Private Games by James Patterson

Dad and I listened to this audiobook, but it was definitely the low point of the three. Private, a security firm, has been employed to protect, like, everyone during the London Olympics, so when people start dying in spectacular fashion, it's a problem. A detective who's a cross between James Bond and Mary Poppins is on the case, but really, we just didn't care that much. Eh.

The Unfinished Work of Elizabeth D. by Nichole Bernier

This novel was one I had a hard time picking up and getting into, so it turned into a battle of wills...I WILL finish this novel! Kate inherits a trunk full of journals from her friend Elizabeth after Elizabeth dies in a tragic accident. As Kate and her family vacation on Great Rock Island, Kate becomes engrossed then semi-obsessed with reading them and learning about Elizabeth's past life, which wasn't what Kate knew or expected. I had high hopes for this novel, but it just fell sort of flat, and though I read it recently, I can't remember how it ended. That's generally not a good sign....

Delicious by Susan Mallery

I grabbed this audiobook to listen to leading up to the trip, and while it was a nice enough diversion, I didn't even care enough to finish it. Sigh.

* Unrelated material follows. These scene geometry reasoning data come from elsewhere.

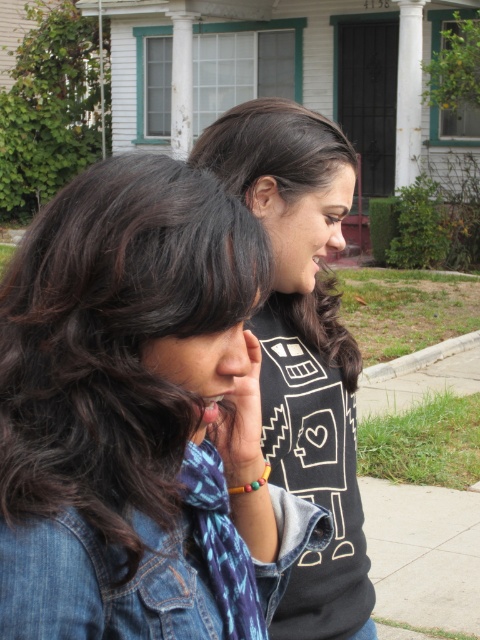 Where is the denim jacket at center located in the image?

The denim jacket at center is located at point (140, 417).

You are a delivery person trying to determine if the black matte sweatshirt at center is positioned higher than the matte black hand at center in the image. Based on the scene, can you confirm this?

The black matte sweatshirt at center is taller than the matte black hand at center, so yes, the sweatshirt is positioned higher than the hand in the image. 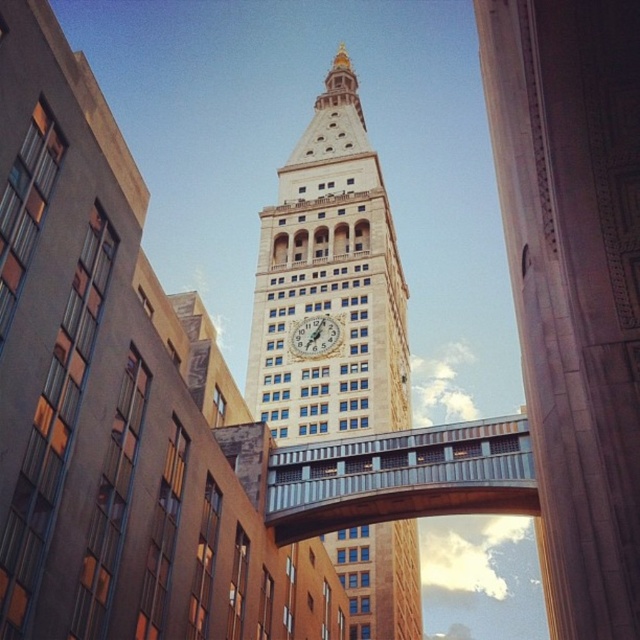 Question: Among these objects, which one is farthest from the camera?

Choices:
 (A) beige stone clock tower at center
 (B) white stone clock at center

Answer: (B)

Question: Which point is farther from the camera taking this photo?

Choices:
 (A) (524, 484)
 (B) (540, 202)
 (C) (291, 296)
 (D) (337, 326)

Answer: (C)

Question: Is beige stone clock tower at center positioned at the back of metal/textured bridge at center?

Choices:
 (A) yes
 (B) no

Answer: (A)

Question: Is marble column at center positioned before metal/textured bridge at center?

Choices:
 (A) yes
 (B) no

Answer: (A)

Question: Which object appears farthest from the camera in this image?

Choices:
 (A) marble column at center
 (B) metal/textured bridge at center
 (C) white stone clock at center
 (D) beige stone clock tower at center

Answer: (C)

Question: Can you confirm if marble column at center is smaller than metal/textured bridge at center?

Choices:
 (A) no
 (B) yes

Answer: (A) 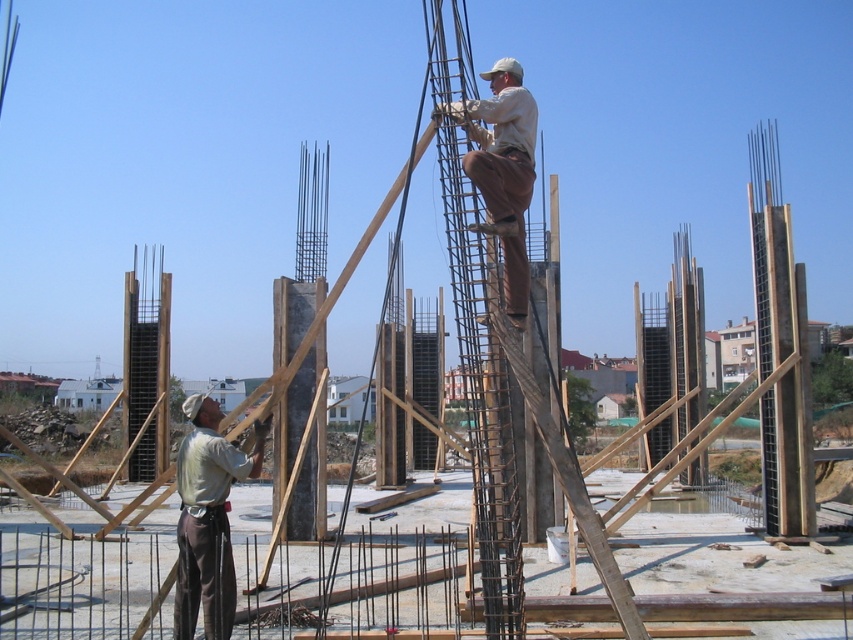 Is the position of rusty metal ladder at center more distant than that of gray cotton shirt at lower left?

No.

Between rusty metal ladder at center and gray cotton shirt at lower left, which one is positioned lower?

gray cotton shirt at lower left is below.

The width and height of the screenshot is (853, 640). Find the location of `rusty metal ladder at center`. rusty metal ladder at center is located at coordinates (482, 396).

Consider the image. Between gray cotton shirt at lower left and brown cotton pants at upper center, which one has more height?

With more height is brown cotton pants at upper center.

Is gray cotton shirt at lower left to the right of brown cotton pants at upper center from the viewer's perspective?

Incorrect, gray cotton shirt at lower left is not on the right side of brown cotton pants at upper center.

Image resolution: width=853 pixels, height=640 pixels. Describe the element at coordinates (207, 518) in the screenshot. I see `gray cotton shirt at lower left` at that location.

What are the coordinates of `gray cotton shirt at lower left` in the screenshot? It's located at (207, 518).

The height and width of the screenshot is (640, 853). Find the location of `rusty metal ladder at center`. rusty metal ladder at center is located at coordinates (482, 396).

Is point (465, 387) behind point (508, 134)?

No, it is not.

You are a GUI agent. You are given a task and a screenshot of the screen. Output one action in this format:
    pyautogui.click(x=<x>, y=<y>)
    Task: Click on the rusty metal ladder at center
    
    Given the screenshot: What is the action you would take?
    pyautogui.click(x=482, y=396) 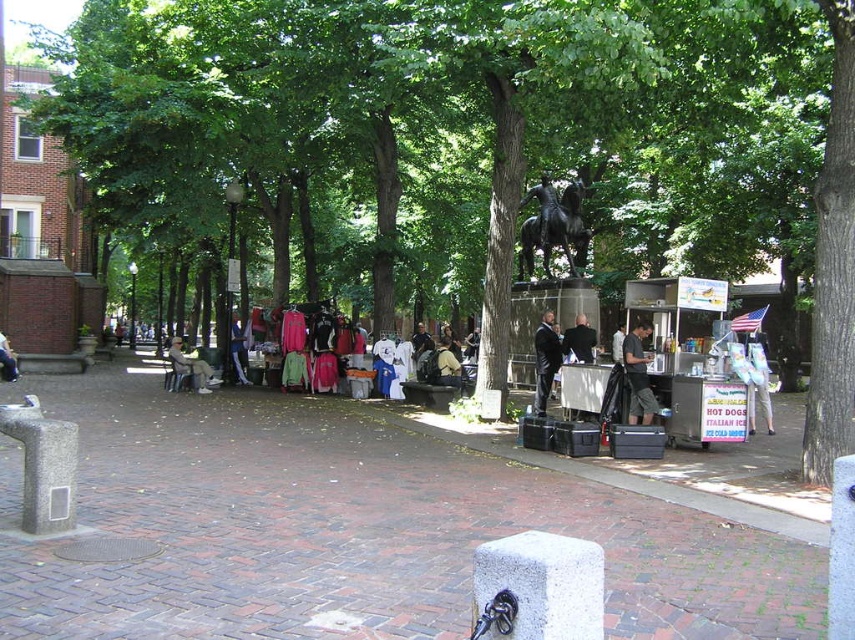 Question: Does dark gray shirt at right have a greater width compared to denim pants at lower left?

Choices:
 (A) no
 (B) yes

Answer: (B)

Question: Is dark gray suit at center positioned in front of denim jacket at center?

Choices:
 (A) no
 (B) yes

Answer: (B)

Question: Which of the following is the closest to the observer?

Choices:
 (A) (646, 381)
 (B) (759, 336)

Answer: (A)

Question: Is green leafy tree at center positioned at the back of khaki pants at center?

Choices:
 (A) no
 (B) yes

Answer: (A)

Question: Among these points, which one is nearest to the camera?

Choices:
 (A) (547, 355)
 (B) (587, 342)
 (C) (765, 342)
 (D) (652, 417)

Answer: (D)

Question: Which point appears farthest from the camera in this image?

Choices:
 (A) (764, 400)
 (B) (552, 342)

Answer: (B)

The Unfaithful Queen by Carolly Erickson

Erickson has written a number of fiction and non fiction works about Marie Antoinette, the court of Henry VIII and other periods in British history. This time, though, she focuses on the fifth wife of Henry VIII - the young and naive Catherine Howard. Before you even start, you know her fate (as number five, she was beheaded...from the married-beheaded-died-married-beheaded-survived saying), and yet, you want to know how she went from a daughter of the powerful Howards to climbing the scaffold. Everyone knows that Henry VIII's reign is of particular fascination to me, but this novel just didn't grab me and hold on like others of the period have. I think Erickson had to compress such an amount of time, but more than that, she didn't ratchet up the romance factor between her and Culpepper (which sealed her fate), nor with Dereham (her previous suitor).  Indeed, she didn't really give the reader much insight into the court or the king himself. Good enough, but Philippa Gregory does it a lot better...

Gone Girl by Gillian Flynn

This has been a major "buzz book" this summer, and I finally got my hands on it - and it delivered. This is a hard book to review without spoilers, but I'll try....a man comes home on his fifth anniversary to discover the door open, the furniture toppled and his wife...gone. The police get involved, and Nick goes from grieving husband to prime suspect...and the story explodes out of the gates from there. Throughout, you don't know if you've got a reliable narrator, you don't know what's the truth, you don't know where the story will end, and Flynn packs in several "You are KIDDING me!" moments that will turn the entire novel on its ear and make the reader start over, as it were. Clever, gripping, engaging, amazing, suspenseful, scary - this is a fantastic suspense read, whether you like suspense or not. WOW!

And that's it! What have you been reading lately?